Input data:
BEGIN
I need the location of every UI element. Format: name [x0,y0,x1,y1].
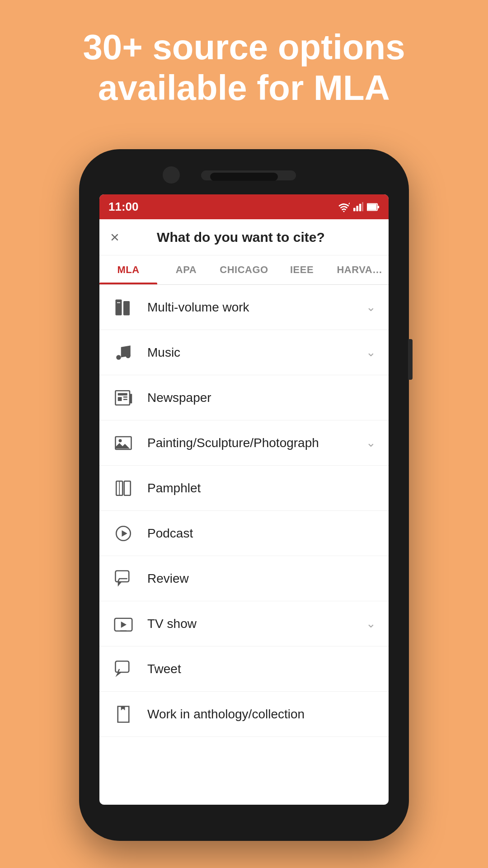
tab-bar: MLA APA CHICAGO IEEE HARVA… [99,255,389,285]
close-button[interactable]: × [110,228,119,246]
app-title: What do you want to cite? [128,230,353,245]
svg-rect-10 [123,301,130,316]
tab-chicago[interactable]: CHICAGO [215,255,273,284]
svg-rect-3 [356,206,358,211]
list-item[interactable]: TV show ⌄ [99,601,389,646]
pamphlet-icon [112,477,135,500]
app-bar: × What do you want to cite? [99,219,389,255]
image-icon [112,432,135,454]
chevron-icon: ⌄ [366,436,376,450]
phone-side-button [408,339,413,380]
multi-volume-icon [112,296,135,319]
list-item[interactable]: Review [99,556,389,601]
tab-ieee[interactable]: IEEE [273,255,331,284]
phone-mockup: 11:00 [79,149,409,845]
tweet-icon [112,658,135,680]
svg-rect-32 [116,661,129,672]
svg-rect-9 [116,299,122,315]
svg-rect-7 [367,204,377,210]
review-icon [112,567,135,590]
svg-marker-31 [121,621,127,627]
status-time: 11:00 [108,200,139,214]
battery-icon [367,202,380,212]
list-item-label: Review [147,571,376,586]
svg-marker-33 [116,672,122,677]
chevron-icon: ⌄ [366,617,376,631]
list-item-label: Pamphlet [147,481,376,495]
list-item-label: Painting/Sculpture/Photograph [147,436,366,450]
list-item[interactable]: Work in anthology/collection [99,692,389,737]
status-bar: 11:00 [99,194,389,219]
signal-icon [353,202,363,212]
tab-apa[interactable]: APA [157,255,215,284]
list-item-label: Newspaper [147,391,376,405]
svg-rect-2 [353,208,356,211]
svg-marker-28 [118,582,122,587]
list-item-label: Work in anthology/collection [147,707,376,722]
phone-screen: 11:00 [99,194,389,805]
svg-line-1 [349,202,350,204]
tab-mla[interactable]: MLA [99,255,157,284]
svg-rect-16 [118,397,122,401]
tv-icon [112,613,135,635]
svg-rect-14 [116,391,130,405]
list-item[interactable]: Multi-volume work ⌄ [99,285,389,330]
svg-rect-15 [118,393,127,395]
list-item-label: Music [147,345,366,360]
list-item[interactable]: Music ⌄ [99,330,389,375]
svg-rect-8 [377,206,379,208]
list-item-label: Multi-volume work [147,300,366,315]
phone-camera [163,166,180,184]
list-item-label: Podcast [147,526,376,541]
podcast-icon [112,522,135,545]
list-item[interactable]: Podcast [99,511,389,556]
svg-rect-23 [124,481,131,495]
svg-marker-26 [122,530,127,537]
list-item-label: Tweet [147,662,376,676]
list-item[interactable]: Painting/Sculpture/Photograph ⌄ [99,420,389,466]
list-item[interactable]: Newspaper [99,375,389,420]
svg-rect-4 [359,203,361,211]
promo-heading: 30+ source options available for MLA [0,27,488,108]
phone-home-button [210,173,278,181]
anthology-icon [112,703,135,726]
svg-point-0 [343,211,344,212]
chevron-icon: ⌄ [366,300,376,314]
list-item[interactable]: Tweet [99,646,389,692]
music-icon [112,341,135,364]
svg-point-13 [126,353,131,358]
svg-rect-5 [362,202,363,211]
newspaper-icon [112,387,135,409]
chevron-icon: ⌄ [366,345,376,359]
svg-rect-19 [130,394,132,403]
wifi-icon [338,202,350,212]
tab-harvard[interactable]: HARVA… [331,255,389,284]
svg-point-21 [119,439,122,442]
phone-shell: 11:00 [79,149,409,841]
source-list: Multi-volume work ⌄ Music ⌄ [99,285,389,737]
list-item-label: TV show [147,617,366,631]
svg-point-12 [116,355,121,360]
status-icons [338,202,380,212]
list-item[interactable]: Pamphlet [99,466,389,511]
svg-rect-27 [116,571,129,582]
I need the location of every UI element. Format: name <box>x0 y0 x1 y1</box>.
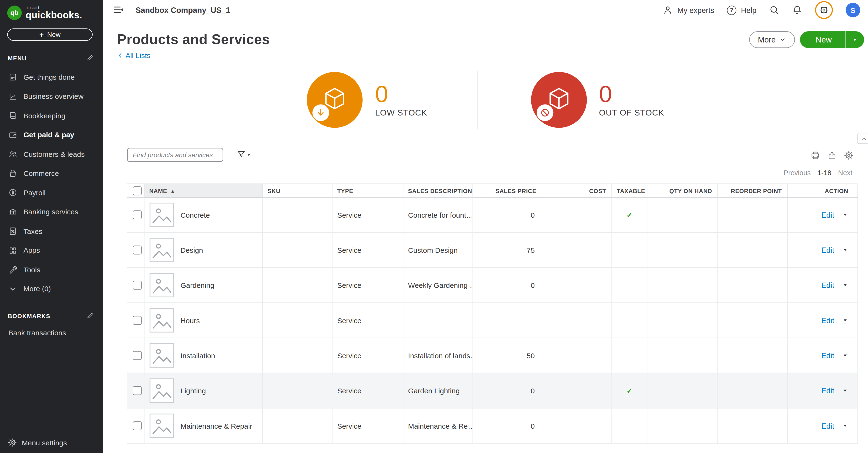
END
Find the word "show" in the listing and copy each line that contains it.

Response to the task:
list-item[interactable]: TV show ⌄ [99,601,389,646]
list-item-label: TV show [147,617,366,631]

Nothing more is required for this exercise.